2. Interpolate missing values linearly
3. Smooth data on per-pixel basis (using Savitsky Golay filter, window length of 3, and polyorder of 1)  

**Phenology Process**  
We then extract crop seasonality metrics using the seasonal amplitude method from the phenolopy package. 

The chart below shows the result of this process for a single crop pixel. The green dots represent the raw EVI values, the black line represents the processed EVI values, and the red dotted lines represent season parameters extracted for that pixel: start of season, peak of season, and end of season.

![chart](./charts/evi-phenology.jpeg)

### Anomalies
The seasonality parameters extracted confirm the crop calendar provided by [FAO's Global Information and Early Warning System](https://www.fao.org/giews/countrybrief/country.jsp?code=NER&lang=en), highlighting September as the peak month for the growing season. In order to estimate changes in agricultural productivity for a given year, we compare the monthly EVI value for September (median) against a historical baseline with 10 years of data (2004 through 2018).

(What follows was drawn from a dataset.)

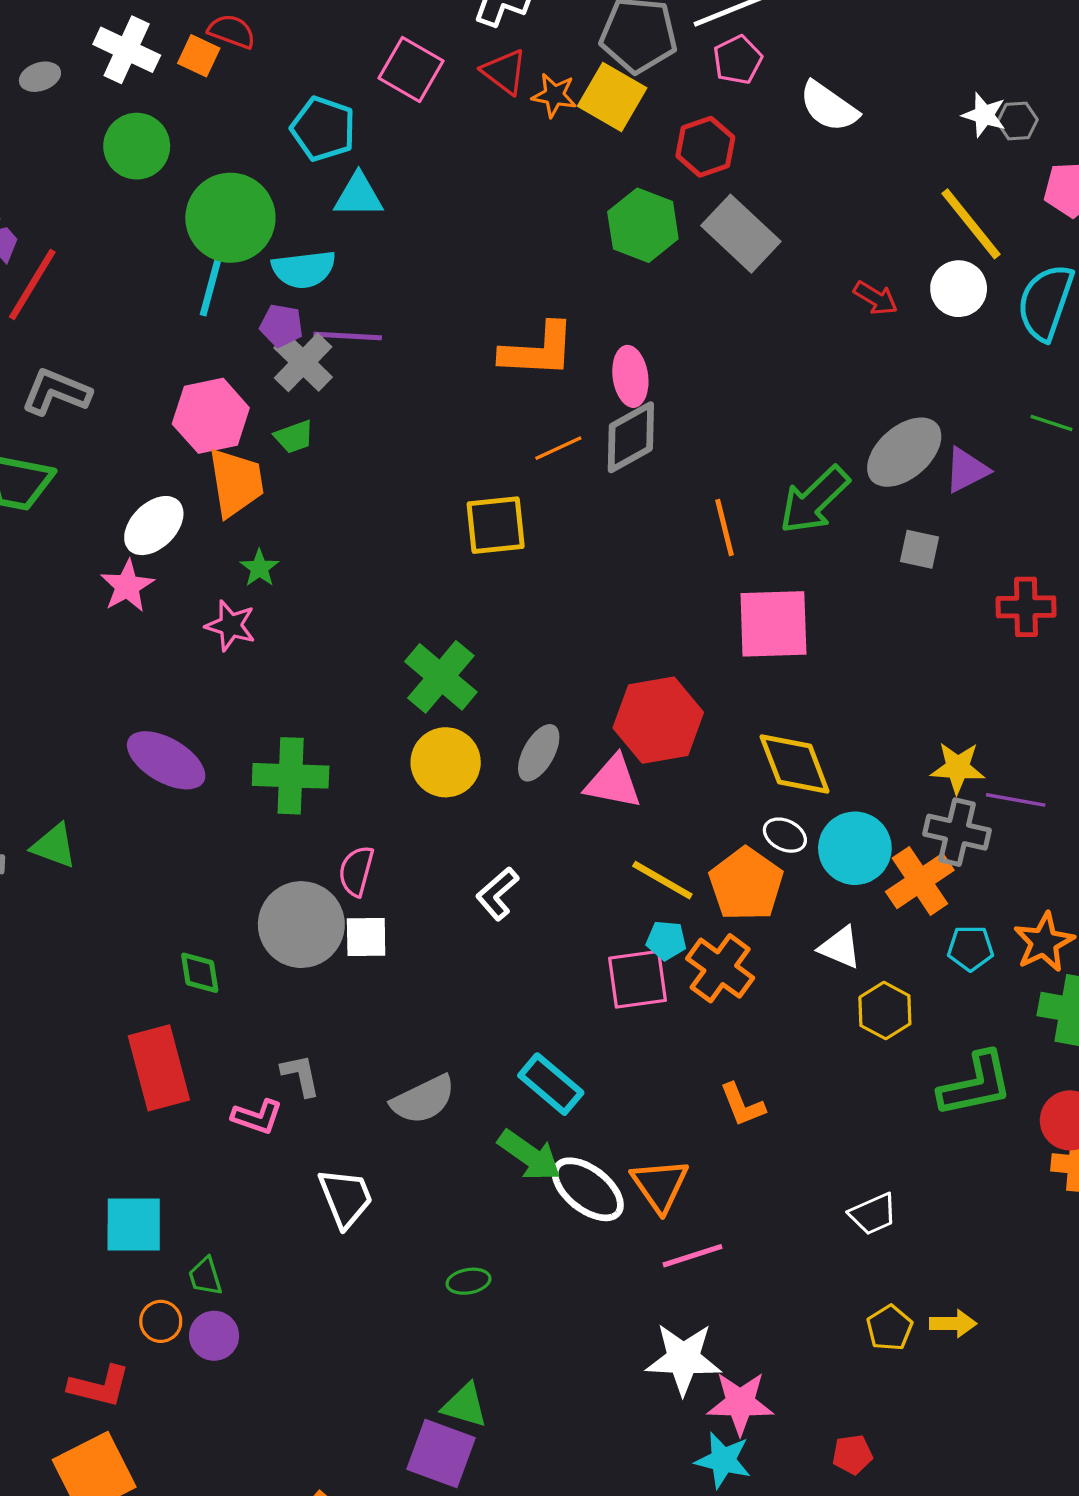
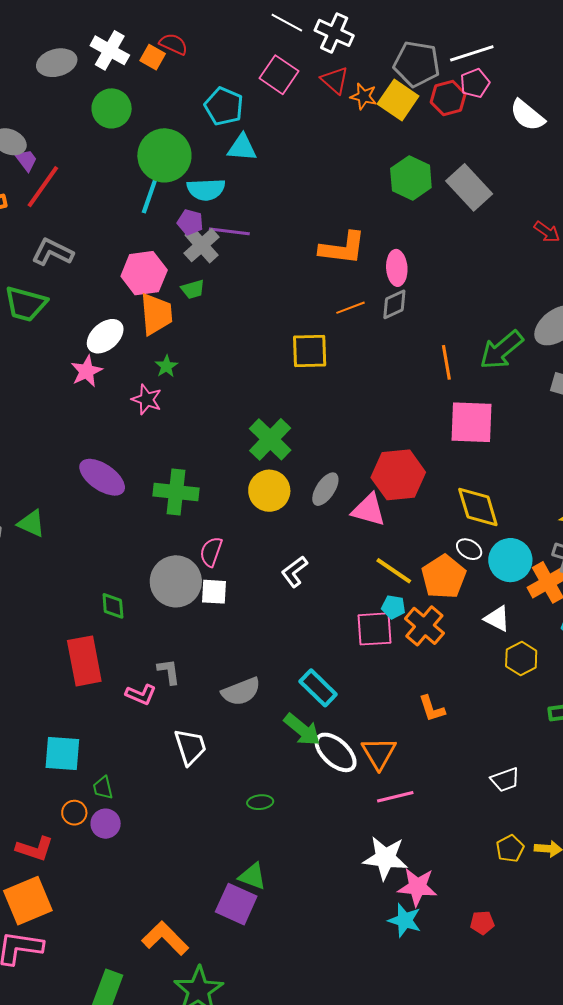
gray ellipse: (40, 77) -> (57, 63), size x1.6
red hexagon: (705, 147) -> (448, 98), moved
gray diamond: (631, 437) -> (394, 304), size x0.7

There are different approaches to calculate a deviation from a reference baseline, we express it as a z-score deviation.


**Z-Score Calculation**  

The anomaly is calculated based on difference from the average and standard deviation.

$$
\text{anomaly z-score} = \frac{{\text{evi}} - \text{mean_evi}}{\text{std_evi}}
$$

## Results

### Map of Anomalies 2023

The map below shows pixel-level EVI anomalies from the latest season (2023). The green areas are pixels where agricultural conditions have been more favorable than in recent history, whereas the darker brown areas are pixels where agricultural outcomes are likely worse than average.  

Overall, we observe favorable z-scores in 2023, meaning our proxy for agricultural productivity is higher than baseline conditions. Note that further analysis of rainfall and official yields data is needed to corroborate this conclusion. We also observe hotspots of productivity decline, particularly in Dosso and Tillaberi.

![map](./charts/map-anomalies.jpg)

### Interactive Map of Anomalies (2014-2023)

The map below shows pixel-level EVI anomalies for multiple seasons (2014 through 2023): toggle a specific year to display the values for that season.

In [None]:
# %%time
# import branca.colormap as bcm
# from matplotlib import colors as colors
# import folium as flm
# from os.path import join, expanduser
# import numpy as np
# import rasterio as rio
# from rasterio import warp

# vmin = -3
# vmax = 3
# colormap = bcm.linear.BrBG_11.scale(vmin, vmax)
# data_dir = join(expanduser("~"), "data", "niger")


# def mapvalue2color(value, cmap):
#     """
#     Map a pixel value of image to a color in the rgba format.
#     As a special case, nans will be mapped totally transparent.

#     Inputs
#         -- value - pixel value of image, could be np.nan
#         -- cmap - a linear colormap from branca.colormap.linear
#     Output
#         -- a color value in the rgba format (r, g, b, a)
#     """
#     if np.isnan(value):
#         return (1, 0, 0, 0)
#     else:
#         return colors.to_rgba(cmap(value), 1)  # 0.7


# m = flm.Map(location=[centy, centx], tiles="CartoDB.Positron", zoom_start=6)
# dest_crs = "EPSG:4326"

# for year in range(2014, 2024):
#     src = rio.open(join(data_dir, f"zcore_dea_{year}_09.tif"))
#     data = src.read(1)

#     left, bottom, right, top = src.bounds
#     left, bottom, right, top = warp.transform_bounds(
#         src_crs=src.crs,
#         dst_crs=dest_crs,
#         left=left,
#         bottom=bottom,
#         right=right,
#         top=top,
#     )
#     bounds = [[bottom, left], [top, right]]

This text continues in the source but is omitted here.